Due to a tremendous craziness at the Center today, thankfully having nothing to do with soy bombs, Abdul wasn't able to get a Dylan post today. He'll have it, he assures me, tomorrow.
But no problem! We've got something to make you...well, dance. My suggestion is crank up the volume on "Rainy Day Women."
Rather than write much more on Dylan myself, I decided to use a fantastic anecdote from Richard Currey. (Seriously, you'll love this. Skip what I'm writing if you have to. Read Richard's story below.)
After reading this blog yesterday, he e-mailed and told me about this funny story involving his daughter and Dylan. Of course I had to ask him to tell me the whole story--and to tell all of you readers of this blog, as well. This is Currey on Dylan and his daughter Aja. This is a true story; it happened one night at a Dylan show:
It was a great show, with Dylan doing a long array of his best-known material, many in slightly different ways -- "Like A Rolling Stone" acoustic, guitar and harmonica, alone on the stage, in the manner of his first couple albums. On the other hand, "A Hard Rain" was done with the full band in a kind of rave-up/rocker mode. So the show closes, and Dylan (who, in his classic manner, did not speak during the show, did not introduce songs, did no get-familiar-with-the-audience chatting, indeed did not much look at us) gives a little wave and leaves the stage. Thunderous standing O. Which goes on and on. And then gave way to rhythmic clapping. Dylan and the band re-emerge, take up positions, and kick in to "Rainy Day Women" (aka "Everybody Must Get Stoned"). So it's rollicking high-energy in the auditorium, and -- abruptly -- Aja bolted, racing forward. ALONE. It's not like the stage was being charged or anything.
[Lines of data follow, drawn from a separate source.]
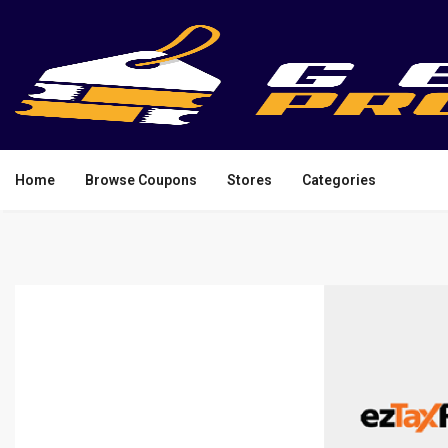
Home
Browse Coupons
Stores
Categories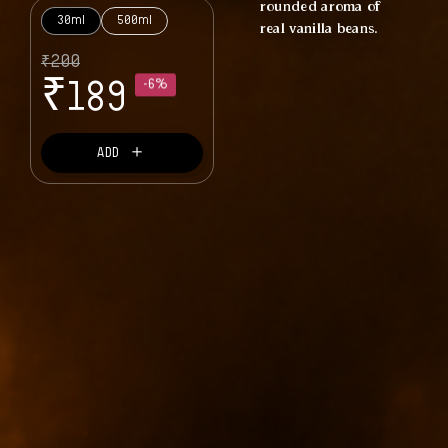
rounded aroma of
30ml
500ml
real vanilla beans.
₹
200
₹
189
-6%
＋
ADD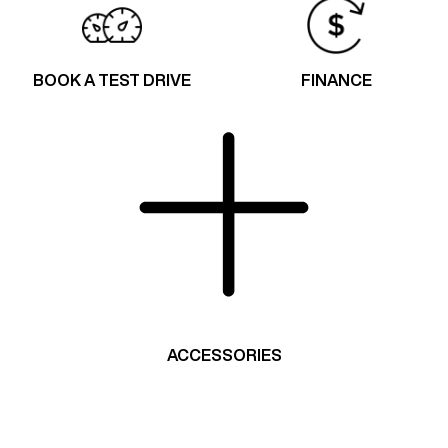
BOOK A TEST DRIVE
FINANCE
ACCESSORIES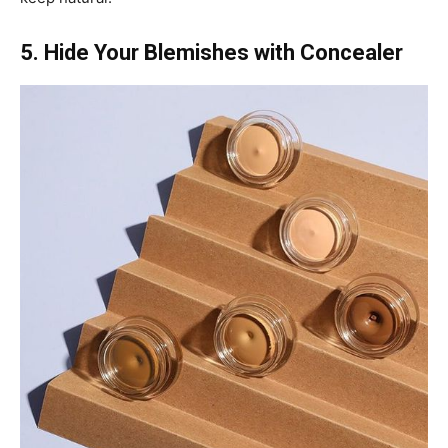
5. Hide Your Blemishes with Concealer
So we have this one teenaged girl hauling ass for the stage. I shouted after her, my father protect-your-child mode alerted, but she didn't hear and didn't turn around --and probably would not have even if she had heard me. The security thugs saw her coming, and went shoulder-to-shoulder in front of the stage. She got to the phalanx, and by now Bob's looking down at the scene. She yelled something up at him. He sang a verse, and then stepped back from the mike and waved her up. The thugs look up. Dylan waves at them: Let her up. With that, a couple of the security guys gave her a lift and she hit the stage and ripped into a great dance. And Bob danced with her, playing the guitar, but dancing! And, as they say, the crowd went wild.
The musicians were loving this, and the music really pulsed. But now a lot of folks have pressed forward, and the guards let several more up, maybe 10 or 15 or so, and now the other musicians are dancing with the folks from the crowd, playing and dancing. The music finally winds down and I see Dylan lean in close to Aja but I can't see much from where I am halfway back in the hall, then Dylan turns, mumbles a quick thank you into the mike and leaves with the band. I made my way to the back wall of the auditorium, hoping my kid would emerge out of the crowd. And, after a while, she did, looking flushed and, well, deliriously happy. She stepped up to me and we're both grinning at each other, and she holds something up. A guitar pick. "Bob gave this to me," she said. I asked her what she had yelled up to him when the guards first stopped her. "I just said, 'Bob, I love your music!"
She kept the guitar pick and ticket in a shadowbox in her room for years. She still has it. She's 27 now, and feels an ownership in the import and pleasure and connection in Dylan's words and music as much as I do. But very much on her own terms, in the context of her own generation's issues, and in light of her own experience with ... well, with Bob himself.